# NY Times API 

So far, we have had exposure to working with requests library in Python. Using our knwoledge of APIs, we are going to use the NY Times API and collect a set of data.Please note that the NY Times API will not return full text for available news article. However, it will provide us with useful metadata such as subject terms, abstract, and updated-date, urls to images, and any other information a developer might seek when scraping the site. 

The main steps for this tutotal are the following:
1. Fetch data from NY Times API
2. Load JSON data using requests
3. parse nested JSON for title of article and data updated
4. **Advanced**: Use a visualization library of your choice, visually represent the data. 
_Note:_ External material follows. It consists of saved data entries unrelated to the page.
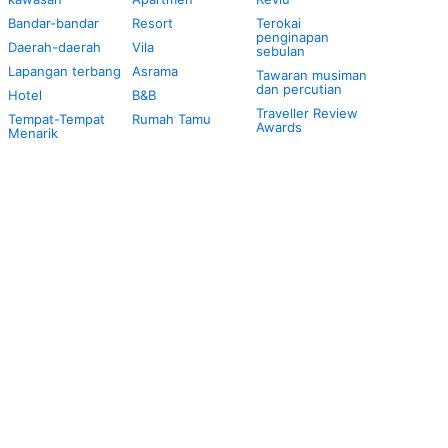
Bandar-bandar
Resort
Terokai
penginapan
Daerah-daerah
Vila
sebulan
Lapangan terbang
Asrama
Tawaran musiman
dan percutian
Hotel
B&B
Traveller Review
Tempat-Tempat
Rumah Tamu
Awards
Menarik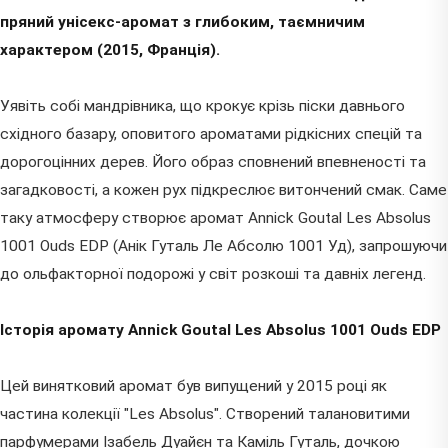
пряний унісекс-аромат з глибоким, таємничим
характером (2015, Франція).
Уявіть собі мандрівника, що крокує крізь піски давнього
східного базару, оповитого ароматами рідкісних спецій та
дорогоцінних дерев. Його образ сповнений впевненості та
загадковості, а кожен рух підкреслює витончений смак. Саме
таку атмосферу створює аромат Annick Goutal Les Absolus
1001 Ouds EDP (Анік Гуталь Ле Абсолю 1001 Уд), запрошуючи
до ольфакторної подорожі у світ розкоші та давніх легенд.
Історія аромату Annick Goutal Les Absolus 1001 Ouds EDP
Цей винятковий аромат був випущений у 2015 році як
частина колекції "Les Absolus". Створений талановитими
парфумерами Ізабель Дуайєн та Каміль Гуталь, дочкою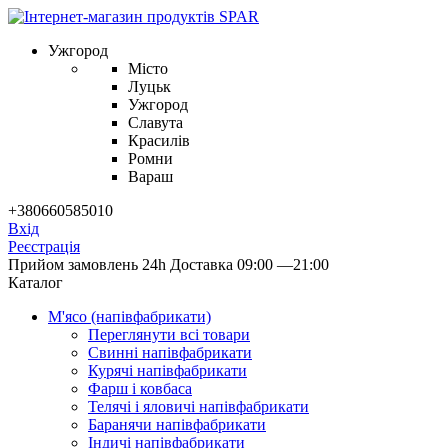
Ужгород
Місто
Луцьк
Ужгород
Славута
Красилів
Ромни
Вараш
+380660585010
Вхід
Реєстрація
Прийом замовлень 24h
Доставка 09:00 —21:00
Каталог
М'ясо (напiвфабрикати)
Переглянути всі товари
Свиннi напiвфабрикати
Курячi напiвфабрикати
Фарш i ковбаса
Телячi i яловичi напiвфабрикати
Баранячи напiвфабрикати
Iндичi напiвфабрикати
First step is to [sign up](https://developer.nytimes.com/signup) for getting an API key. Take a moment to look through the link. Notice that the available api-key requests are separated by the _type_ of request. This is helpful for us as developers but it also provides user meta data to NY Times. For example, client metadata from api-key requests can be used by NY Times for analysis ([BIA](https://en.wikipedia.org/wiki/Business_intelligence)), building future APIs, improving existing ones, or providing additional API wrappers. In an organizational setting, generated meta data from the client side is just as important as receiving data from the server. User data has helped NY Times improve its developer tools such as providing new APIs, corresponding wrappers, and improving data accessibility. 

In the sign-up page, fill out your information to receive your api-key. For the purposes of this tutorial, the Top Stories API key was requested and used. Feel free to pick any of the other available APIs. See a [list](https://developer.nytimes.com/) of available APIs to follow through this tutorial. Once you have received the api key in your e-mail, store it as a variable in your python script. 
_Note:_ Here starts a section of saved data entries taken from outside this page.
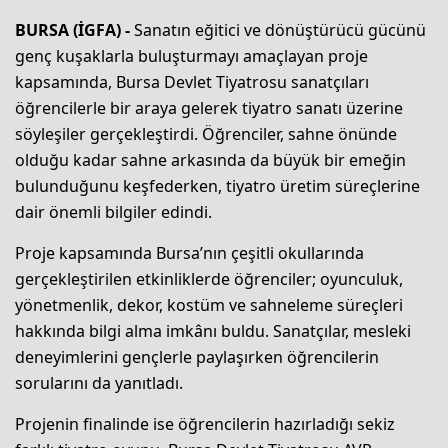
BURSA (İGFA) -
Sanatın eğitici ve dönüştürücü gücünü
genç kuşaklarla buluşturmayı amaçlayan proje
kapsamında, Bursa Devlet Tiyatrosu sanatçıları
öğrencilerle bir araya gelerek tiyatro sanatı üzerine
söyleşiler gerçekleştirdi. Öğrenciler, sahne önünde
olduğu kadar sahne arkasında da büyük bir emeğin
bulunduğunu keşfederken, tiyatro üretim süreçlerine
dair önemli bilgiler edindi.
Proje kapsamında Bursa’nın çeşitli okullarında
gerçekleştirilen etkinliklerde öğrenciler; oyunculuk,
yönetmenlik, dekor, kostüm ve sahneleme süreçleri
hakkında bilgi alma imkânı buldu. Sanatçılar, mesleki
deneyimlerini gençlerle paylaşırken öğrencilerin
sorularını da yanıtladı.
Projenin finalinde ise öğrencilerin hazırladığı sekiz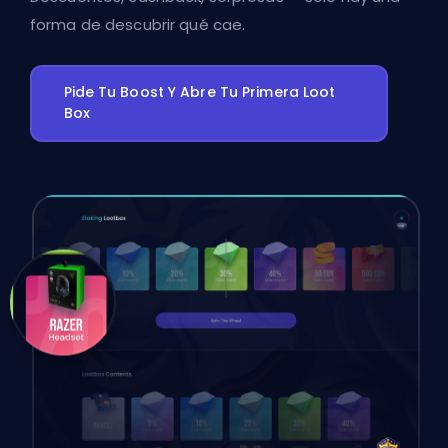
forma de descubrir qué cae.
Pide Tu Boost Y Abre Tu Primera Loot
Box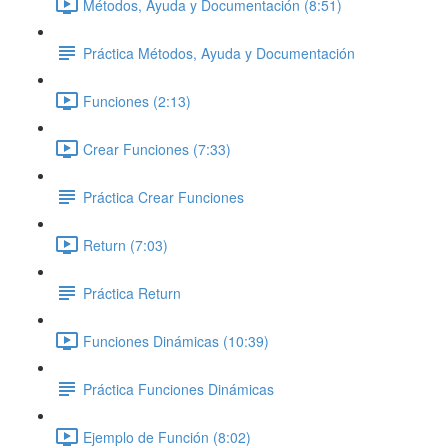
Métodos, Ayuda y Documentación (8:51)
Práctica Métodos, Ayuda y Documentación
Funciones (2:13)
Crear Funciones (7:33)
Práctica Crear Funciones
Return (7:03)
Práctica Return
Funciones Dinámicas (10:39)
Práctica Funciones Dinámicas
Ejemplo de Función (8:02)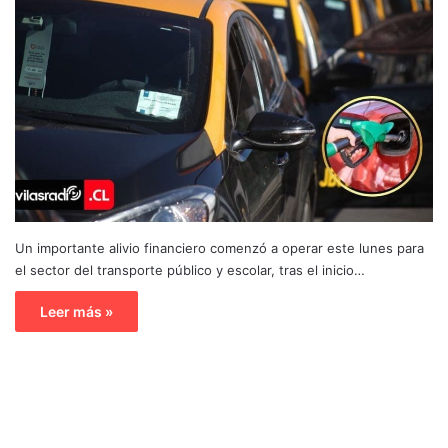
Un importante alivio financiero comenzó a operar este lunes para
el sector del transporte público y escolar, tras el inicio…
Leer más »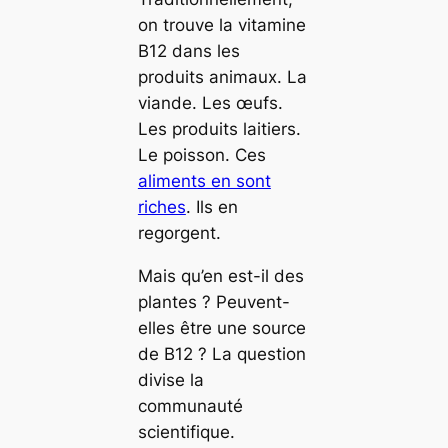
on trouve la vitamine
B12 dans les
produits animaux. La
viande. Les œufs.
Les produits laitiers.
Le poisson. Ces
aliments en sont
riches
. Ils en
regorgent.
Mais qu’en est-il des
plantes ? Peuvent-
elles être une source
de B12 ? La question
divise la
communauté
scientifique.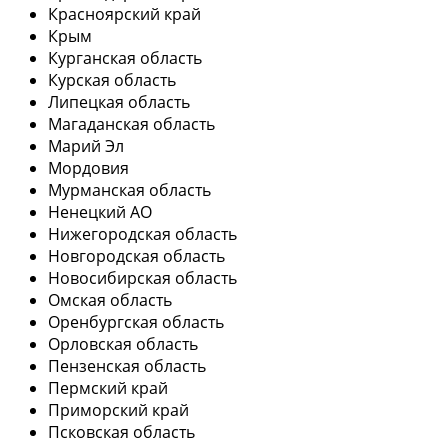
Красноярский край
Крым
Курганская область
Курская область
Липецкая область
Магаданская область
Марий Эл
Мордовия
Мурманская область
Ненецкий АО
Нижегородская область
Новгородская область
Новосибирская область
Омская область
Оренбургская область
Орловская область
Пензенская область
Пермский край
Приморский край
Псковская область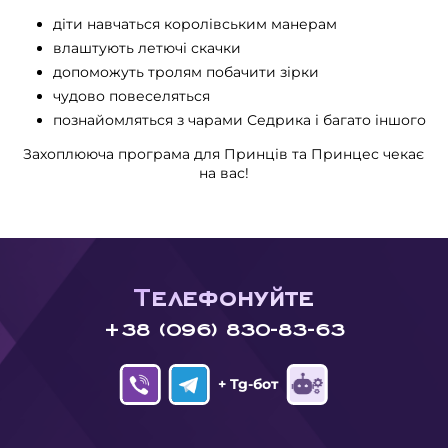
діти навчаться королівським манерам
влаштують летючі скачки
допоможуть тролям побачити зірки
чудово повеселяться
познайомляться з чарами Седрика і багато іншого
Захоплююча програма для Принців та Принцес чекає
на вас!
Телефонуйте
+38 (096) 830-83-63
+ Tg-бот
One of the main reasons the NY Times was selected for the purposes of this course is to receive a visual understanding between dynamic vs. static componenet of URL parameters. Dynamic components are aspects of the URL that can be changed as new information is needed. The static component is part of the base URL and no matter how much the requested information changes, the base part of it usually does not change. To understand the static and dynamic components of the URL in relation to making GET request, NY Times has made a helpful [GUI interface](https://developer.nytimes.com/top_stories_v2.json) available. 
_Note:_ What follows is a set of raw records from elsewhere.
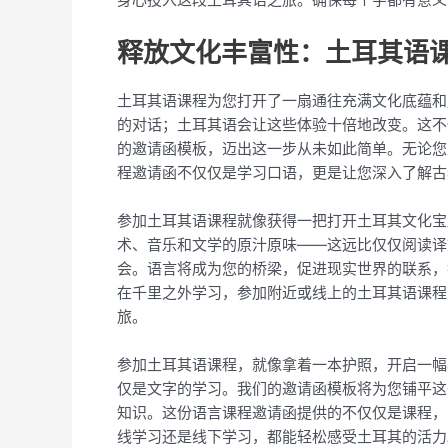
释放文化丰富性：土耳其语
土耳其语课程为您打开了一扇通往充满文化底蕴和
的对话；土耳其语会让这些体验十倍地改变。这不
的邀请函模板，迈出这一步从未如此简单。无论您
程邀请函不仅仅是学习口语，更是让您深入了解古
参加土耳其语课程就像获得一把打开土耳其文化宝
术、音乐和文学的原汁原味——这远比仅仅阅读译
会。语言将成为您的桥梁，促进现实世界的联系，
在千里之外学习，参加附近或线上的土耳其语课程
旅。
参加土耳其语课程，就像拿着一本护照，开启一幅
仅是文字的学习。我们的邀请函模板将为您铺平这
知识。这份语言课程邀请函提供的不仅仅是课程，
线学习还是线下学习，都能轻松感受土耳其的活力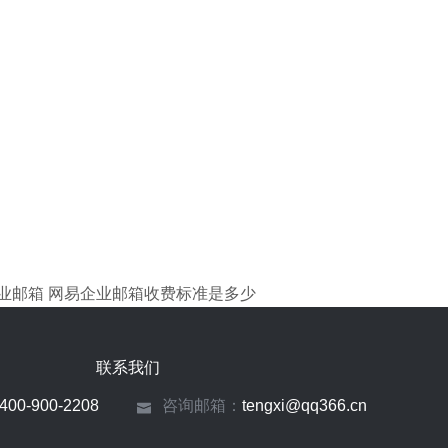
业邮箱
网易企业邮箱收费标准是多少
联系我们
400-900-2208
咨询邮箱：
tengxi@qq366.cn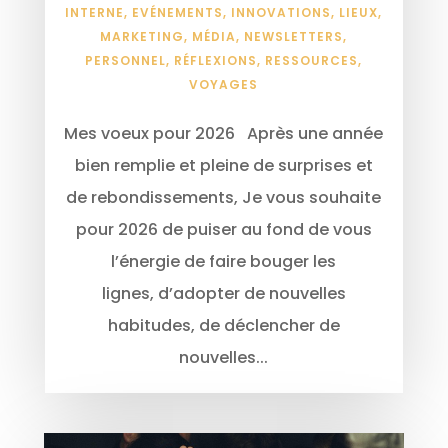
INTERNE
,
EVÉNEMENTS
,
INNOVATIONS
,
LIEUX
,
MARKETING
,
MÉDIA
,
NEWSLETTERS
,
PERSONNEL
,
RÉFLEXIONS
,
RESSOURCES
,
VOYAGES
Mes voeux pour 2026 Après une année
bien remplie et pleine de surprises et
de rebondissements, Je vous souhaite
pour 2026 de puiser au fond de vous
l’énergie de faire bouger les
lignes, d’adopter de nouvelles
habitudes, de déclencher de
nouvelles...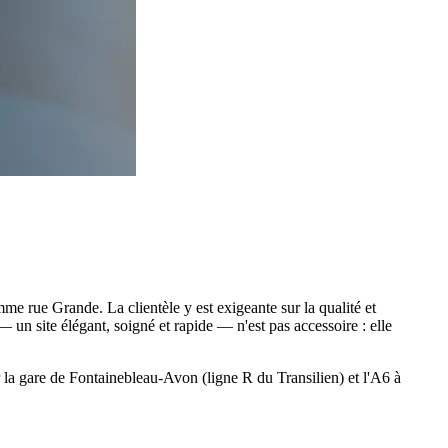
e rue Grande. La clientèle y est exigeante sur la qualité et
— un site élégant, soigné et rapide — n'est pas accessoire : elle
 la gare de Fontainebleau-Avon (ligne R du Transilien) et l'A6 à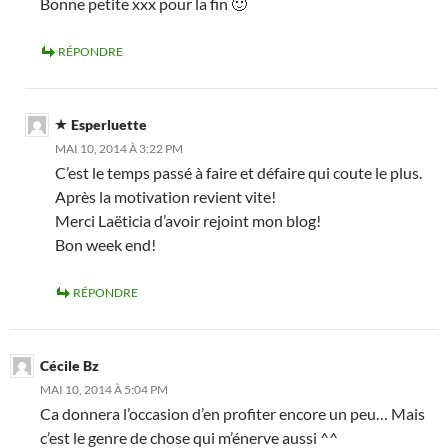
Bonne petite xxx pour la fin 🙂
RÉPONDRE
Esperluette
MAI 10, 2014 À 3:22 PM
C’est le temps passé à faire et défaire qui coute le plus.
Après la motivation revient vite!
Merci Laëticia d’avoir rejoint mon blog!
Bon week end!
RÉPONDRE
Cécile Bz
MAI 10, 2014 À 5:04 PM
Ca donnera l’occasion d’en profiter encore un peu… Mais
c’est le genre de chose qui m’énerve aussi ^^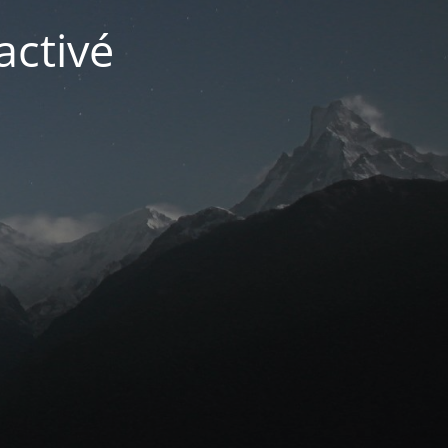
activé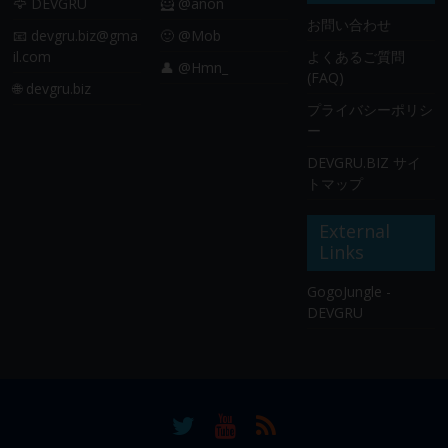
🦅 DEVGRU
🦸 @anon
お問い合わせ
📧
devgru.biz@gma
🙂 @Mob
il.com
よくあるご質問
👤 @Hmn_
(FAQ)
🌐 devgru.biz
プライバシーポリシ
ー
DEVGRU.BIZ サイ
トマップ
External
Links
GogoJungle -
DEVGRU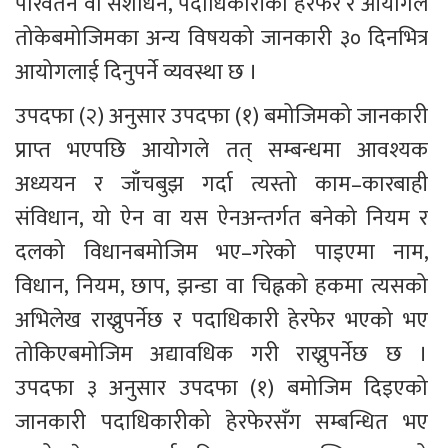
परिवर्तन वा संशोधन, पदाधिकारीको हेरफेर र आयोगले 
तोकेबमोजिमका अन्य विषयको जानकारी ३० दिनभित्र 
आयोगलाई दिनुपर्ने व्यवस्था छ ।
उपदफा (२) अनुसार उपदफा (१) बमोजिमको जानकारी 
प्राप्त भएपछि आयोगले तत् सम्बन्धमा आवश्यक 
अध्ययन र जाँचबुझ गर्दा त्यस्तो काम–कारबाही 
संविधान, यो ऐन वा यस ऐनअन्तर्गत बनेको नियम र 
दलको विधानबमोजिम भए–गरेको पाइएमा नाम, 
विधान, नियम, छाप, झन्डा वा चिह्नको हकमा त्यसको 
अभिलेख राख्नुपर्नेछ र पदाधिकारी हेरफेर भएको भए 
तोकिएबमोजिम अद्यावधिक गरी राख्नुपर्नेछ छ । 
उपदफा ३ अनुसार उपदफा (१) बमोजिम दिइएको 
जानकारी पदाधिकारीको हेरफेरसँग सम्बन्धित भए 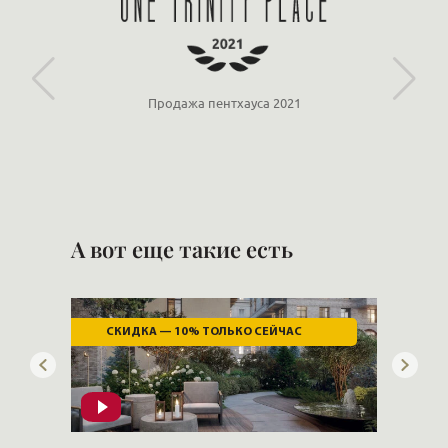
Партнёр ООО «ЛСР»
А вот еще такие есть
ВИД НА НЕВУ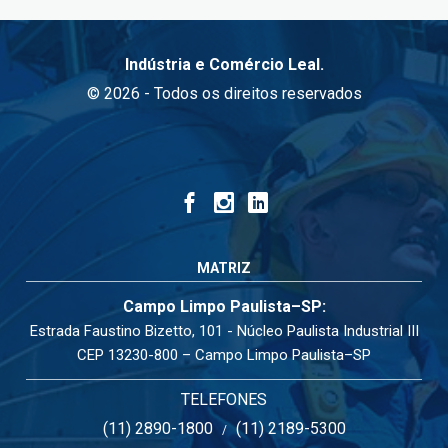
Indústria e Comércio Leal.
© 2026 - Todos os direitos reservados
MATRIZ
Campo Limpo Paulista–SP:
Estrada Faustino Bizetto, 101 - Núcleo Paulista Industrial III
CEP 13230-800 – Campo Limpo Paulista–SP
TELEFONES
(11) 2890-1800
(11) 2189-5300
/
For this notebook the following modules will be used:

In [1]:
import requests
import pandas as pd
import json
import networkx
import sys

## 1. Fetching Data
After importing the required modules, retrieving the necessary API key, choose a parameter you want to work with. This can be a single parameter (e.g. politics) or a list of parameters you want to iterate through as you construct your url. For the purposes of simplicity, I have chosen a single parameter. 

In [2]:
#sign up and get a key -- I chose Top Stories
key = "a1b6d14c03494629990937518357c475"
# within Top Stories, there are list of parameters to work with. Choose one param or a list of params to iterate through. 
url = 'https://api.nytimes.com/svc/topstories/v2/politics.json?q=&api-key=%s' % key
print(url)

https://api.nytimes.com/svc/topstories/v2/politics.json?q=&api-key=a1b6d14c03494629990937518357c475


## 2. Load the Data as a JSON

Now that we have constructed our url, feel free to visit and view JSON object you will be requesting in the next section. A [GET](https://developer.mozilla.org/en-US/docs/Web/HTTP/Methods/GET) request is performed. Error handling is also put in place for this section to ensure the right object is returned. This prevents confusion later on in the code because the json object loaded and returned gets used in part 3 and 4. 

In [3]:
def data_fetch(a):
    try:
        r = requests.get(url, timeout=100)
        
        if r.status_code != 200:
            r = 'N/A'
            return r
        else:
            obj = r.json()
            return obj
        
    except requests.exceptions.RequestException as error:
        print(error)
        sys.exit(1)

main_obj = data_fetch(url)
print(main_obj)

{'status': 'OK', 'copyright': 'Copyright (c) 2018 The New York Times Company. All Rights Reserved.', 'section': 'politics', 'last_updated': '2018-01-20T20:47:58-05:00', 'num_results': 12, 'results': [{'section': 'U.S.', 'subsection': 'Politics', 'title': 'Bitter Bickering Muddies the Path to Ending the Government Shutdown', 'abstract': 'With the government shut down and the two parties faulting each other, senators from both parties were looking for an agreement to end the crisis.', 'url': 'https://www.nytimes.com/2018/01/20/us/politics/government-shutdown-budget-talks.html', 'byline': 'By THOMAS KAPLAN and SHERYL GAY STOLBERG', 'item_type': 'Article', 'updated_date': '2018-01-20T19:53:12-05:00', 'created_date': '2018-01-20T11:07:56-05:00', 'published_date': '2018-01-20T11:07:56-05:00', 'material_type_facet': '', 'kicker': '', 'des_facet': ['United States Politics and Government', 'Shutdowns (Institutional)', 'Deferred Action for Childhood Arrivals'], 'org_facet': ['Senate'], 'per_face

Now that we have our JSON loaded, let's take a moment to understand the code above. For line 3, the get request is slightly different from what we have come across. The [timeout](http://docs.python-requests.org/en/master/user/quickstart/#timeouts) argument is used to instruct Requests on how long to wait on a response. For the example, 100 seconds has been designated but this can be smaller or bigger. This 100 second is not a limitation on how long the script has to load our needed data. Instead, this is an instruction to raise exception errors if 100 seconds elapsed but no byte of data has been received. 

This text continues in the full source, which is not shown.